§ Task item: Beginning with the line that holds "Locate an element" and ending with the last line of the entries, please output each line exactly, apart from any pictures.

§ Records for the task:
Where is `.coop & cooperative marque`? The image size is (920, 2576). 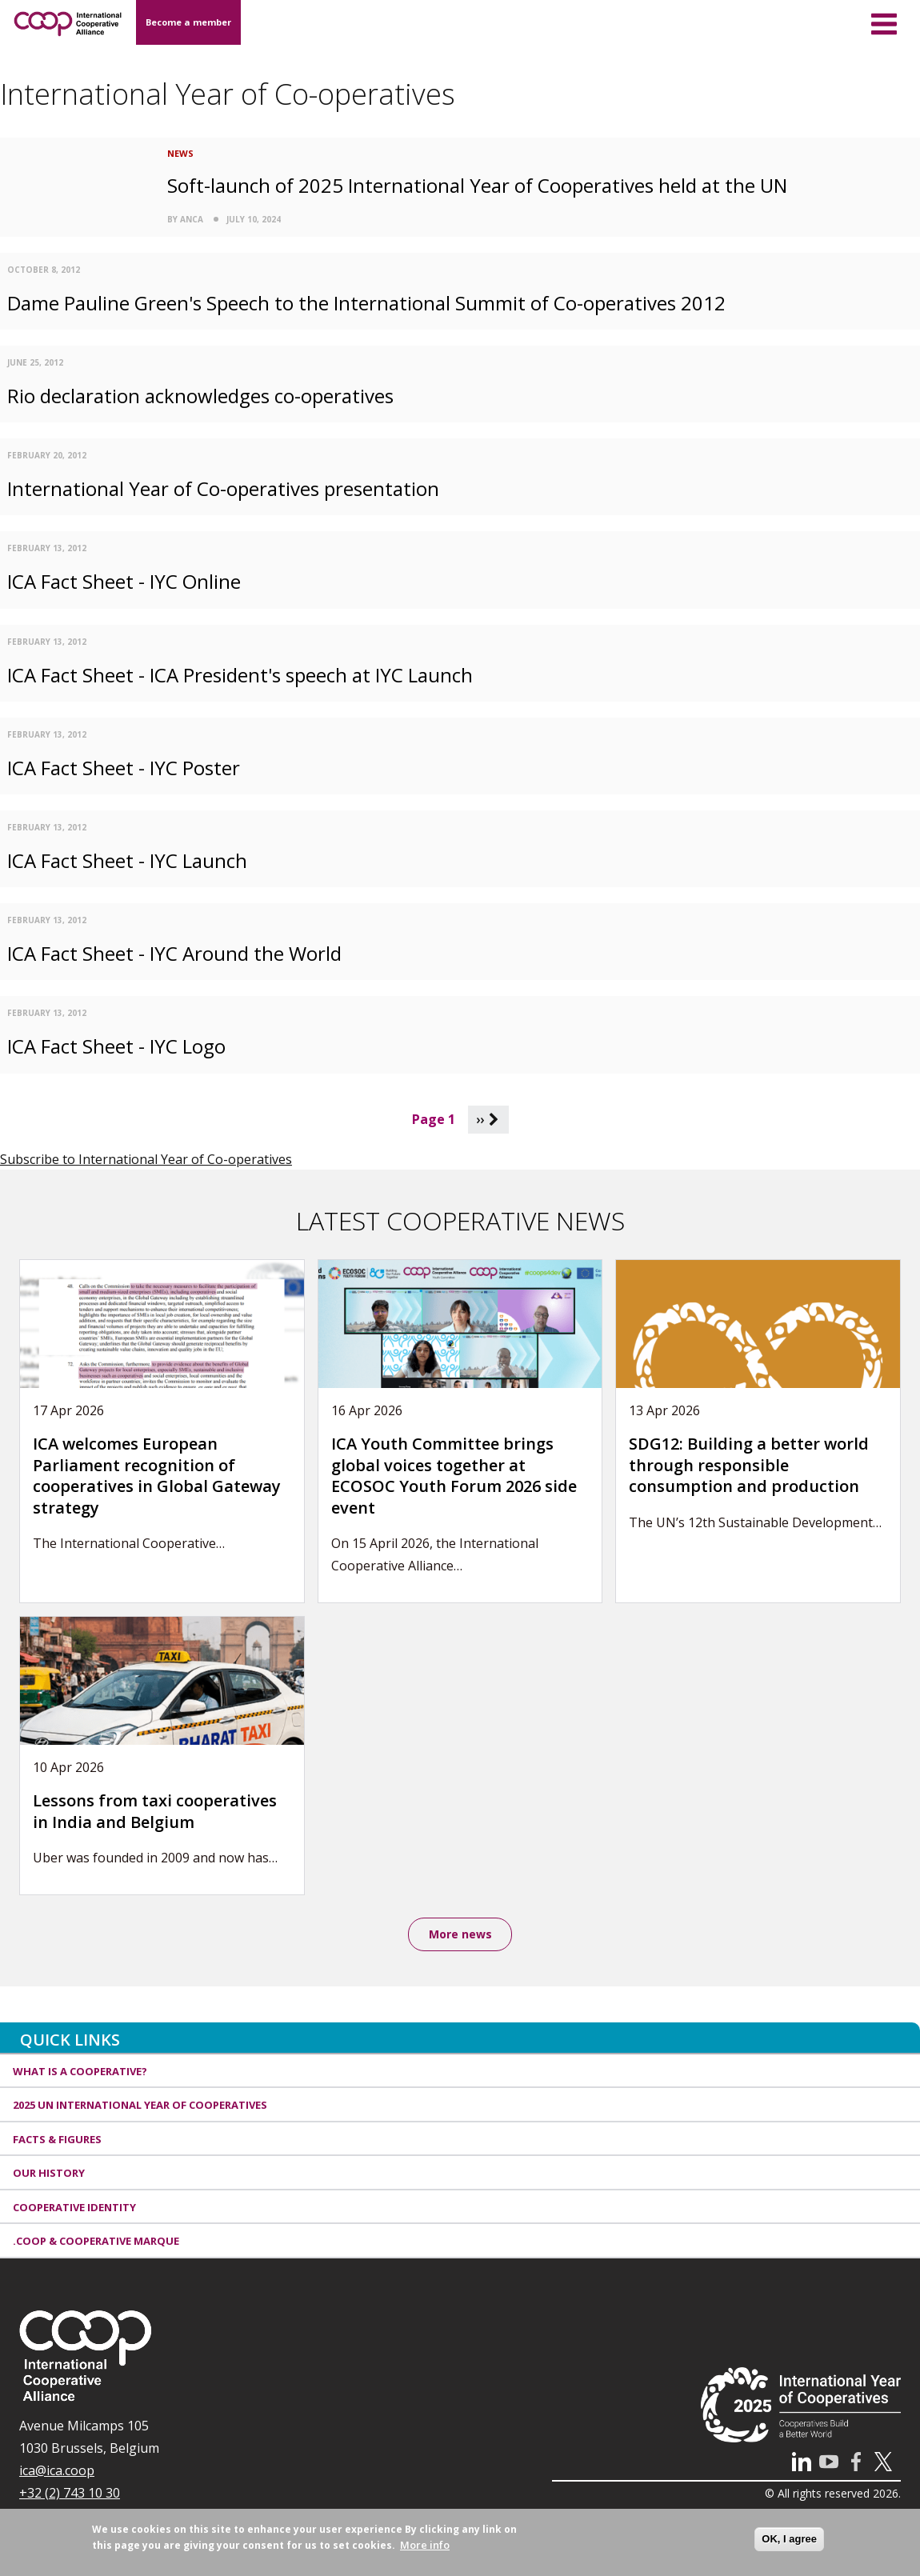 .coop & cooperative marque is located at coordinates (96, 2243).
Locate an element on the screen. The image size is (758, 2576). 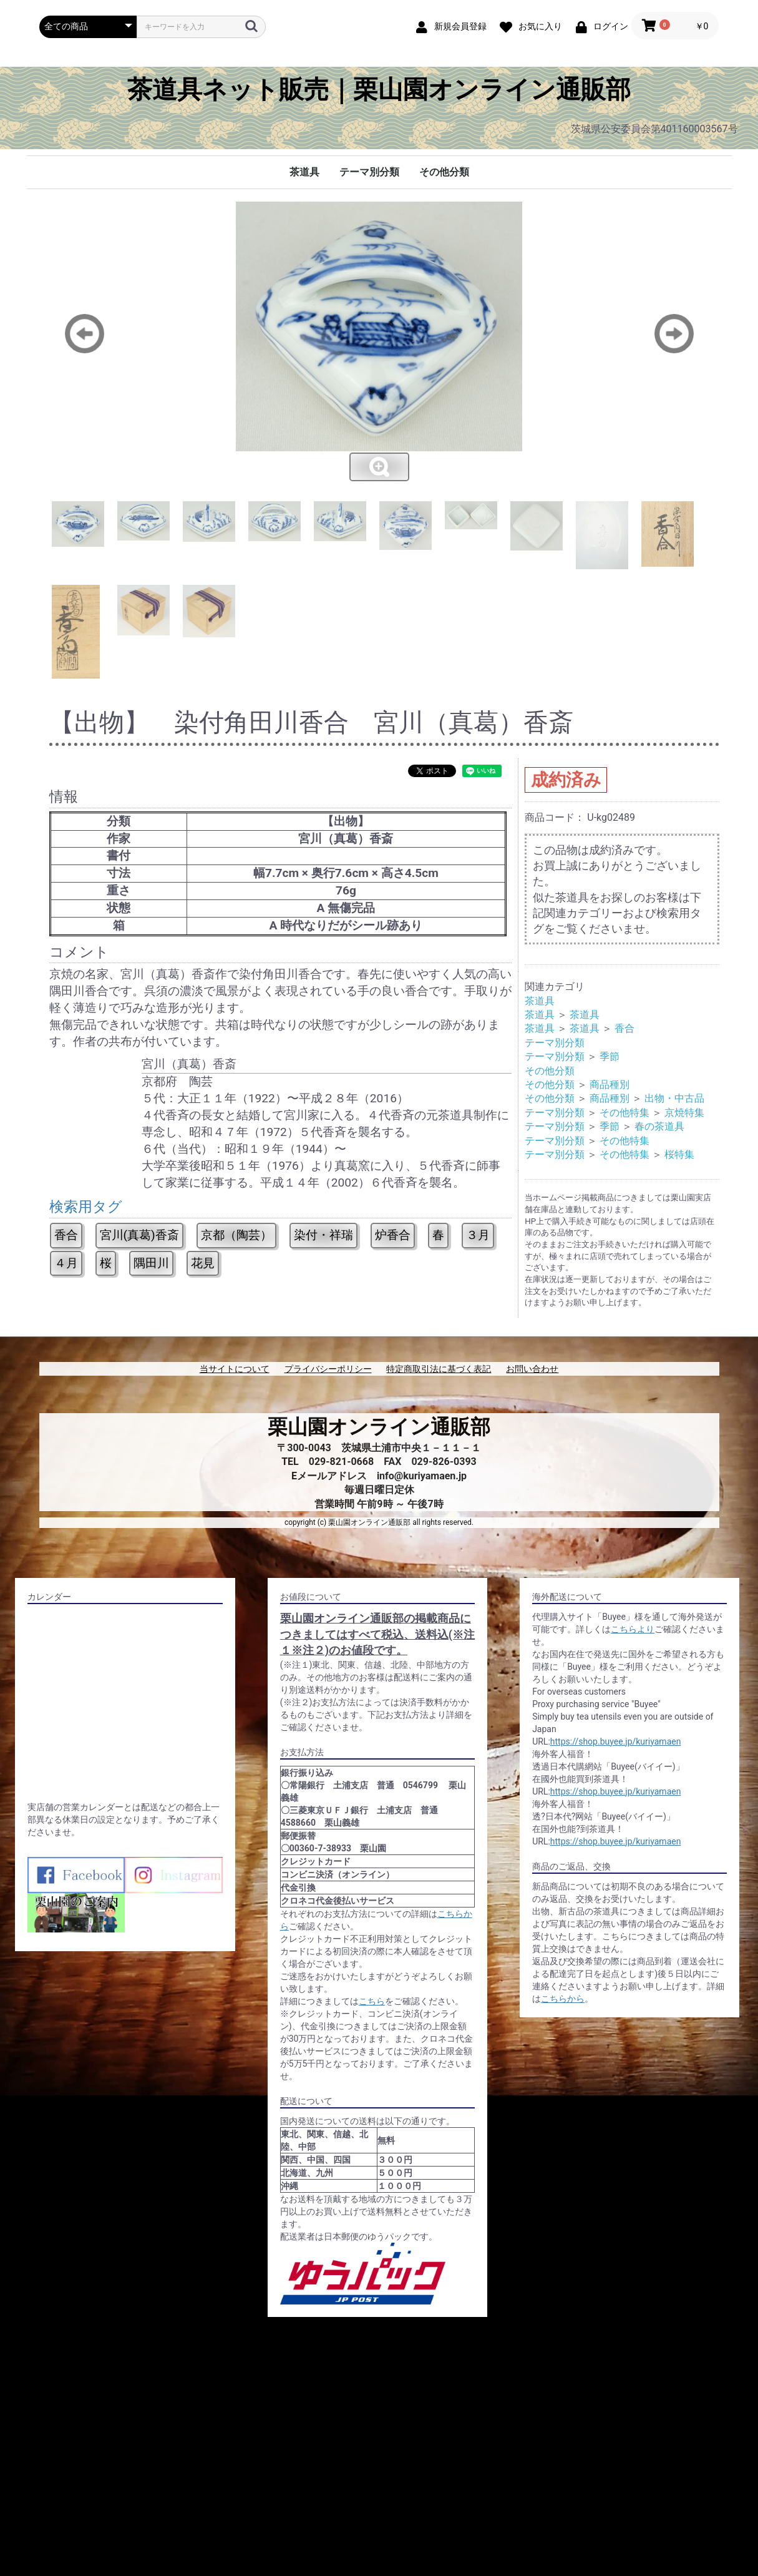
隅田川 is located at coordinates (151, 1263).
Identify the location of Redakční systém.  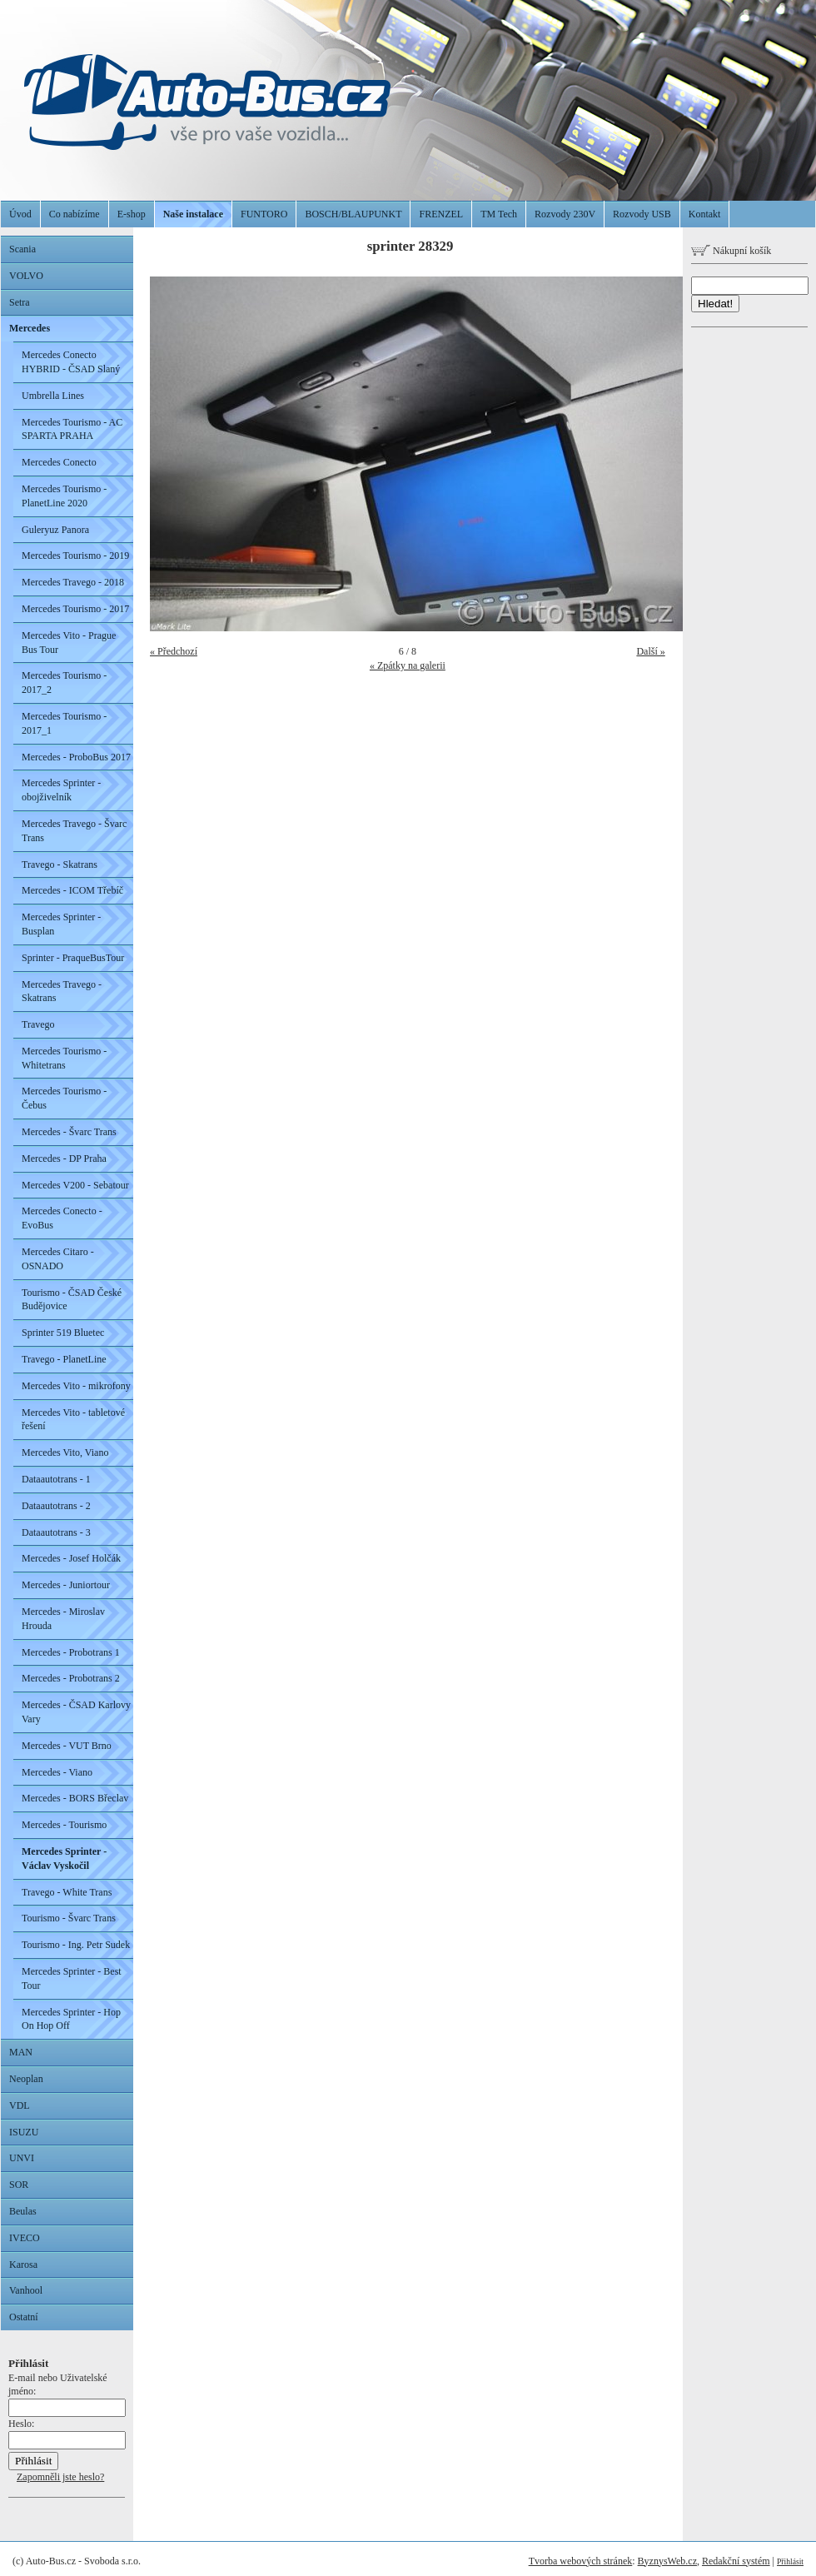
(736, 2561).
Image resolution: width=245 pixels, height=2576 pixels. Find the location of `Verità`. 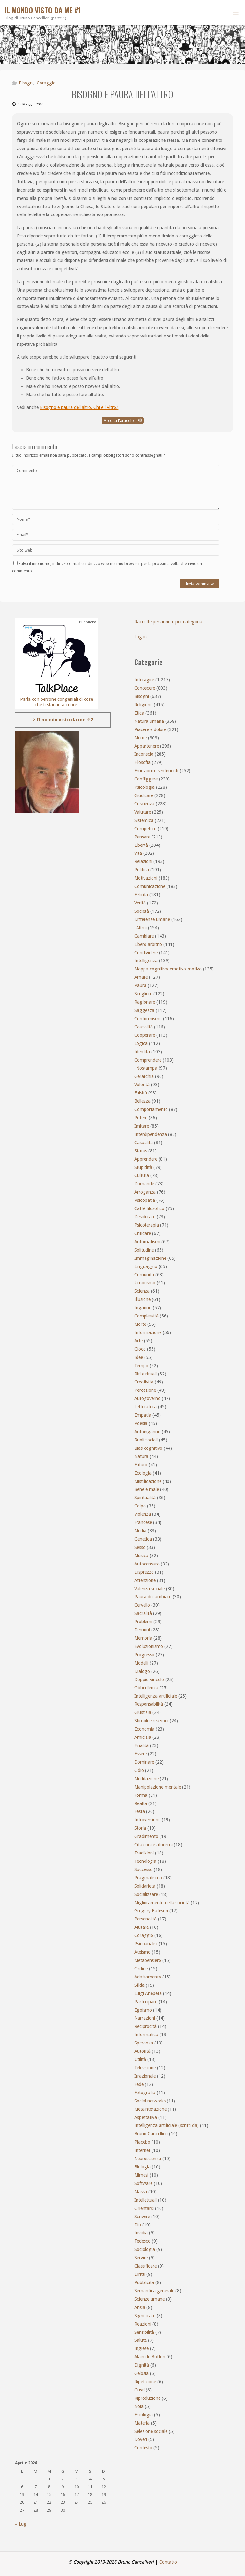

§ Answer for the task:
Locate an element on the screen. The image size is (758, 2576). 
隅田川 is located at coordinates (151, 1263).
Identify the location of Redakční systém.  
(736, 2561).
Image resolution: width=245 pixels, height=2576 pixels. Find the location of `Verità`. 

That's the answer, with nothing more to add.